Do Language Nuances Provide Comfort?

I recently wrote that people in cross-cultural transition need to hear their native language spoken.  However, is it enough just to hear the language no matter who speaks it?  I’d like to amend that by adding that people need to hear their language spoken by another native speaker of their language, preferably someone from their own nationality.  The reasoning for this is that certain nuances provide a sense of comfort and remind us of home.  Also, speaking our native language with another native speaker allows us to let down our guard and relax.

In Russia I spoke English with my Russian friends and students but realized I was constantly grading my language.  I also never used slang  and spoke slower than usual so I could be understood.  Consequently, I realized I always monitored my speech instead of letting it flow freely.  When I returned to the United States, I visibly observed a relaxation in my speech that was both comfortable and comforting.

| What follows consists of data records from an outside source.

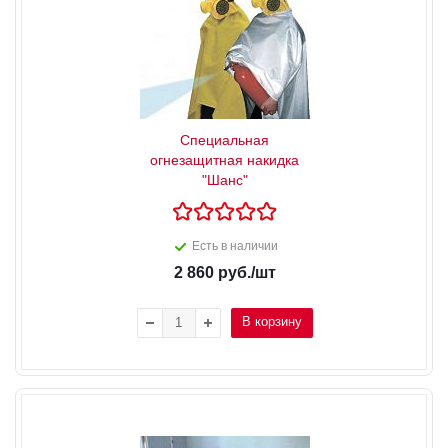
Специальная
огнезащитная накидка
"Шанс"
Есть в наличии
2 860
руб.
/шт
В корзину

Not having to worry that you’ll be understood and being able to be yourself linguistically is something I always took advantage of.  When I’m speaking with other Americans there is the bond of language that comes immediately and is instantly recognizable when you meet another person of your nationality, especially when you both live abroad.  Elizabeth Gilbert made a note of this in her book Eat, Pray, Love when she commented that she was able to speak “American” instead of English due to the nuances of American English.  While she referred to slang, there are other nuances that seem go go unnoticed until we no longer have them.  These include accent and speed.

Which linguistic nuances provide you comfort when you speak your native language with another native speaker?  Have you experienced this feeling?  Has it made you appreciate your language more?